▸ YOUR OBJECTIVE
All lines below between the line with "ministère de l’Europe et des Affaires" and the line with "Ce Se Întâmplă Doctore", including both, must be copied exactly, and the pictures must be omitted.
____ THE DATA
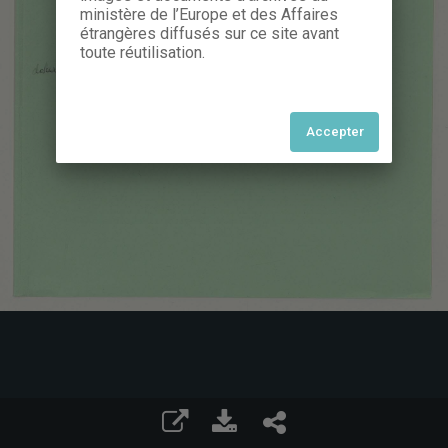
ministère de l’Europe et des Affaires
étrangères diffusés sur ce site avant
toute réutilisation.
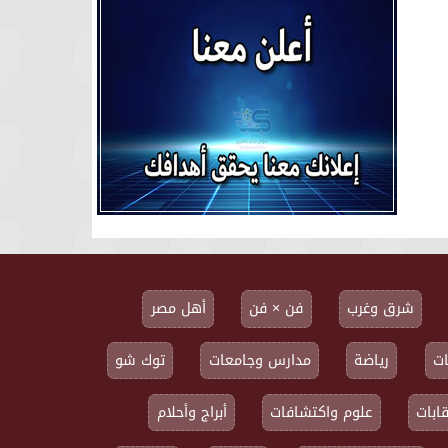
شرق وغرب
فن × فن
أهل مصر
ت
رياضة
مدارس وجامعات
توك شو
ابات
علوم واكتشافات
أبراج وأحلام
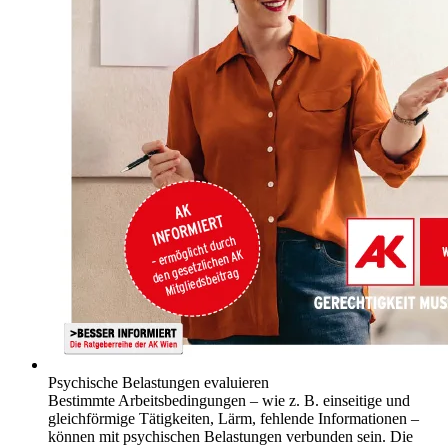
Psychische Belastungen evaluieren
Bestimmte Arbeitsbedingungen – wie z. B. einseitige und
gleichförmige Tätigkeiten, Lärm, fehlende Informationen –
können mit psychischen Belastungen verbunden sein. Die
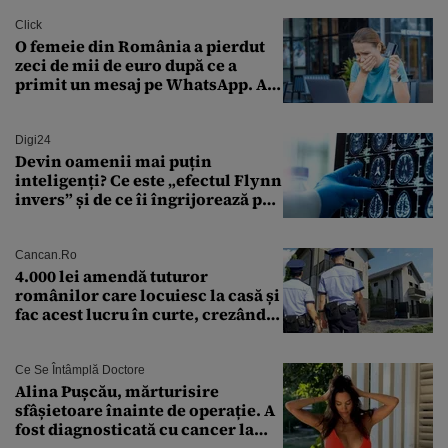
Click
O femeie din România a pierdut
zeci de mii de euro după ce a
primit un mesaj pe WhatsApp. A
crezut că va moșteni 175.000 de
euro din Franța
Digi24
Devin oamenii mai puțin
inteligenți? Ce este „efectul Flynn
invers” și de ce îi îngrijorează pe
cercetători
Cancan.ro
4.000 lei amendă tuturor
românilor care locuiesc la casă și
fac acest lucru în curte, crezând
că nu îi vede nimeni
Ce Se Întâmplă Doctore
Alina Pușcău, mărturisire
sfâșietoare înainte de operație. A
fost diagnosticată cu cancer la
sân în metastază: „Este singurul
________
____ THE DATA
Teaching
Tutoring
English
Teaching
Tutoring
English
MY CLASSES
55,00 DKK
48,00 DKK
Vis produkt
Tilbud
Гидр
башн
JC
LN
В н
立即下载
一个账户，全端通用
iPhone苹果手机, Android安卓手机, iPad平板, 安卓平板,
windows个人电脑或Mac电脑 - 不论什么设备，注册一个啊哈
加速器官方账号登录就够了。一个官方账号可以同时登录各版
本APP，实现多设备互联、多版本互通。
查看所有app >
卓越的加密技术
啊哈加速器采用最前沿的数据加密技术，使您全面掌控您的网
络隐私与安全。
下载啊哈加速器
________
▸ EXERCISE ANSWER
ministère de l’Europe et des Affaires
étrangères diffusés sur ce site avant
toute réutilisation.
شرق وغرب
فن × فن
أهل مصر
ت
رياضة
مدارس وجامعات
توك شو
ابات
علوم واكتشافات
أبراج وأحلام
Psychische Belastungen evaluieren
Bestimmte Arbeitsbedingungen – wie z. B. einseitige und
gleichförmige Tätigkeiten, Lärm, fehlende Informationen –
können mit psychischen Belastungen verbunden sein. Die
Click
O femeie din România a pierdut
zeci de mii de euro după ce a
primit un mesaj pe WhatsApp. A
crezut că va moșteni 175.000 de
euro din Franța
Digi24
Devin oamenii mai puțin
inteligenți? Ce este „efectul Flynn
invers” și de ce îi îngrijorează pe
cercetători
Cancan.ro
4.000 lei amendă tuturor
românilor care locuiesc la casă și
fac acest lucru în curte, crezând
că nu îi vede nimeni
Ce Se Întâmplă Doctore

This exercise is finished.